The day’s catch from one inspection minnow trap awaits at Post Point Lagoon in Fairhaven. In all, six traps are set for each count. The crabs are measured for width in millimeters, sexed and counted before being turned loose again.

The day’s catch from one inspection minnow trap awaits at Post Point Lagoon in Fairhaven. In all, six traps are set for each count. The crabs are measured for width in millimeters, sexed and counted before being turned loose again.

The University of Washington’s Crab Team project, launched in 2015, has a mandate to monitor the green crabs. Lemon’s team has worked all summer to trap crabs in the Fairhaven lagoon, catching mostly small hairy shore crabs and purple shore crabs, which they call “oregonensis” and “nudus,” shorthand for their scientific names. They measure, sex and count the crabs, then release them. So far, it’s been really boring, Lemon said. But not much longer.

All four of the crabs caught on Padilla Bay were scattered across the bay, Lemon said. They’ll be moving north into Samish Bay, and possibly are also coming south from Drayton Harbor and Boundary Bay to the north. That places Bellingham Bay squarely in the crosshairs.

“My feeling is that this is a really critical time to get control of the situation,” Lemon said. “The larvae may be spread out every five miles or so along northern Puget Sound. All the males and females have to do is find each other, and trapping is the only known method to keep them under control.”

The crabs also may be working their way from Sooke Harbor west of Victoria out toward the San Juan Islands and Padilla Bay. One has already been trapped on the west side of San Juan Island across from Victoria.

“There’s quite a considerable population there,” Lemon said, “and it’s only a matter of time before the currents and the wind bring them here.”

“While I’m pleased that the crabs are not more abundant, it’s somewhat concerning that they are distributed so broadly,” University of Washington research scientist P. Sean McDonald said.

The UW’s research institute, Washington Sea Grant, coordinates European green crab monitoring for the state Department of Fish and Wildlife. In many places, green crabs have reduced shellfish populations and uprooted eelgrass, which is important habitat for other crabs and fish in Padilla and Bellingham bays, the experts said.

“When there are a lot of (green) crabs in a confined space eating everything they can get their claws on, they can reduce the number of clams and worms and things like that in the sediment, and that reduces the food available for other species,” McDonald said.

As a national reserve, Padilla Bay is protected for research purposes, with water quality and eelgrass beds monitored closely.

The news that a green crab had been found came just as a team of researchers and wildlife managers was wrapping up a search for green crabs in San Juan Island’s Westcott Bay, where the first confirmed green crab in the state’s inland waters was found in August, according to the Associated Press.
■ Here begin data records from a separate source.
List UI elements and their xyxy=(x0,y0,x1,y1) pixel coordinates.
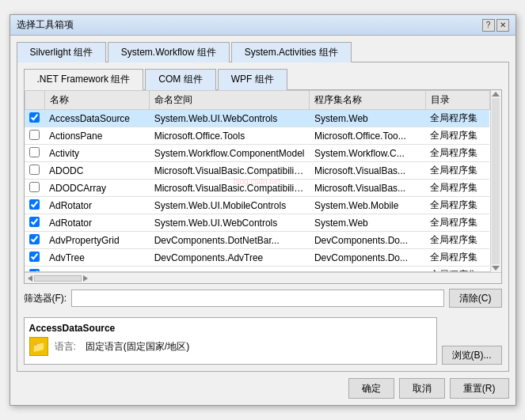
col-dir: 目录 xyxy=(425,91,489,110)
row-checkbox[interactable] xyxy=(29,112,40,123)
row-assembly: DevComponents.Do... xyxy=(310,232,425,249)
filter-area: 筛选器(F): 清除(C) xyxy=(24,289,502,308)
tab-wpf[interactable]: WPF 组件 xyxy=(218,69,287,90)
tab-activities[interactable]: System.Activities 组件 xyxy=(231,42,352,62)
row-namespace: System.Web.UI.WebControls xyxy=(150,110,310,127)
row-checkbox-cell xyxy=(25,110,44,127)
cancel-button[interactable]: 取消 xyxy=(399,378,445,399)
row-dir: 全局程序集 xyxy=(425,197,489,214)
row-checkbox[interactable] xyxy=(29,252,40,262)
row-dir: 全局程序集 xyxy=(425,267,489,273)
table-wrapper[interactable]: blog.csdn.net 名称 命名空间 程序集名称 目录 xyxy=(25,90,490,272)
lang-label: 语言: xyxy=(55,340,76,354)
row-checkbox[interactable] xyxy=(29,130,40,140)
reset-button[interactable]: 重置(R) xyxy=(450,378,509,399)
tab-com[interactable]: COM 组件 xyxy=(145,69,215,90)
row-checkbox-cell xyxy=(25,145,44,162)
row-assembly: DevComponents.Do... xyxy=(310,249,425,267)
row-checkbox-cell xyxy=(25,232,44,249)
ok-button[interactable]: 确定 xyxy=(348,378,394,399)
row-name: AdRotator xyxy=(44,214,150,232)
info-row: 📁 语言: 固定语言(固定国家/地区) xyxy=(29,337,432,356)
row-namespace: Microsoft.VisualBasic.Compatibility.VB6 xyxy=(150,180,310,197)
help-button[interactable]: ? xyxy=(482,19,495,32)
table-row[interactable]: AnalogClockControlDevComponents.DotNetBa… xyxy=(25,267,489,273)
table-body: AccessDataSourceSystem.Web.UI.WebControl… xyxy=(25,110,489,273)
close-button[interactable]: ✕ xyxy=(496,19,509,32)
inner-panel: blog.csdn.net 名称 命名空间 程序集名称 目录 xyxy=(24,89,502,284)
scroll-left-icon[interactable] xyxy=(28,275,32,282)
clear-button[interactable]: 清除(C) xyxy=(449,289,502,308)
row-namespace: DevComponents.DotNetBar.Controls xyxy=(150,267,310,273)
row-checkbox[interactable] xyxy=(29,165,40,175)
row-name: AdvTree xyxy=(44,249,150,267)
row-name: AdvPropertyGrid xyxy=(44,232,150,249)
row-name: AnalogClockControl xyxy=(44,267,150,273)
row-checkbox-cell xyxy=(25,249,44,267)
row-checkbox[interactable] xyxy=(29,269,40,273)
browse-button[interactable]: 浏览(B)... xyxy=(442,346,502,365)
table-row[interactable]: AdvPropertyGridDevComponents.DotNetBar..… xyxy=(25,232,489,249)
tab-silverlight[interactable]: Silverlight 组件 xyxy=(17,42,106,62)
title-bar-buttons: ? ✕ xyxy=(482,19,509,32)
scroll-up-icon[interactable] xyxy=(492,92,500,96)
row-checkbox[interactable] xyxy=(29,147,40,157)
row-checkbox-cell xyxy=(25,127,44,145)
row-namespace: System.Web.UI.MobileControls xyxy=(150,197,310,214)
table-row[interactable]: AccessDataSourceSystem.Web.UI.WebControl… xyxy=(25,110,489,127)
col-name: 名称 xyxy=(44,91,150,110)
filter-input[interactable] xyxy=(71,289,444,307)
lang-value: 固定语言(固定国家/地区) xyxy=(86,340,189,354)
tab-workflow[interactable]: System.Workflow 组件 xyxy=(108,42,230,62)
row-checkbox[interactable] xyxy=(29,217,40,227)
row-checkbox-cell xyxy=(25,180,44,197)
row-checkbox-cell xyxy=(25,267,44,273)
row-checkbox[interactable] xyxy=(29,182,40,192)
tabs-row1: Silverlight 组件 System.Workflow 组件 System… xyxy=(17,42,509,62)
col-assembly: 程序集名称 xyxy=(310,91,425,110)
dialog: 选择工具箱项 ? ✕ Silverlight 组件 System.Workflo… xyxy=(10,14,516,406)
table-row[interactable]: ADODCMicrosoft.VisualBasic.Compatibility… xyxy=(25,162,489,180)
title-bar: 选择工具箱项 ? ✕ xyxy=(10,15,515,36)
table-row[interactable]: ActionsPaneMicrosoft.Office.ToolsMicroso… xyxy=(25,127,489,145)
row-name: AccessDataSource xyxy=(44,110,150,127)
row-dir: 全局程序集 xyxy=(425,180,489,197)
folder-icon: 📁 xyxy=(29,337,48,356)
row-checkbox-cell xyxy=(25,162,44,180)
row-name: AdRotator xyxy=(44,197,150,214)
scroll-bar-thumb-h[interactable] xyxy=(34,275,82,282)
row-assembly: System.Workflow.C... xyxy=(310,145,425,162)
row-checkbox[interactable] xyxy=(29,234,40,244)
tab-dotnet[interactable]: .NET Framework 组件 xyxy=(24,69,144,90)
table-row[interactable]: AdRotatorSystem.Web.UI.WebControlsSystem… xyxy=(25,214,489,232)
row-namespace: Microsoft.VisualBasic.Compatibility.VB6 xyxy=(150,162,310,180)
row-dir: 全局程序集 xyxy=(425,214,489,232)
table-row[interactable]: AdRotatorSystem.Web.UI.MobileControlsSys… xyxy=(25,197,489,214)
horizontal-scrollbar[interactable] xyxy=(25,272,501,283)
browse-area: 浏览(B)... xyxy=(442,312,502,365)
row-assembly: System.Web xyxy=(310,214,425,232)
row-checkbox-cell xyxy=(25,214,44,232)
row-checkbox[interactable] xyxy=(29,199,40,210)
row-dir: 全局程序集 xyxy=(425,110,489,127)
row-assembly: Microsoft.VisualBas... xyxy=(310,180,425,197)
info-sub: 语言: 固定语言(固定国家/地区) xyxy=(55,340,432,354)
scroll-right-icon[interactable] xyxy=(83,275,88,282)
row-assembly: System.Web.Mobile xyxy=(310,197,425,214)
table-row[interactable]: ActivitySystem.Workflow.ComponentModelSy… xyxy=(25,145,489,162)
row-namespace: System.Workflow.ComponentModel xyxy=(150,145,310,162)
scroll-thumb[interactable] xyxy=(492,98,500,264)
table-row[interactable]: ADODCArrayMicrosoft.VisualBasic.Compatib… xyxy=(25,180,489,197)
table-row[interactable]: AdvTreeDevComponents.AdvTreeDevComponent… xyxy=(25,249,489,267)
outer-tab-panel: .NET Framework 组件 COM 组件 WPF 组件 blog.csd… xyxy=(17,62,509,372)
row-namespace: DevComponents.DotNetBar... xyxy=(150,232,310,249)
row-assembly: DevComponents.Do... xyxy=(310,267,425,273)
vertical-scrollbar[interactable] xyxy=(490,90,501,272)
row-assembly: Microsoft.VisualBas... xyxy=(310,162,425,180)
row-name: ActionsPane xyxy=(44,127,150,145)
info-right: 语言: 固定语言(固定国家/地区) xyxy=(55,340,432,354)
scroll-down-icon[interactable] xyxy=(492,266,500,271)
col-check xyxy=(25,91,44,110)
row-namespace: DevComponents.AdvTree xyxy=(150,249,310,267)
row-dir: 全局程序集 xyxy=(425,232,489,249)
“We were relieved to find very little evidence of a larger population of invasive European green crabs in Westcott Bay,” said Washington Sea Grant’s Emily Grason, who heads the Bellingham project. “But finding an additional crab at a site more than 30 miles away suggests that ongoing vigilance is critical across all Puget Sound shorelines.”

Because the green crabs caught recently are roughly the same size, they are believed to be the same age, and possibly the first of their species in Padilla Bay, Grason said.

“That means there is a population that is supplying these larvae, and that means we have to keep an eye out and monitor for additional crabs to be showing up,” McDonald said.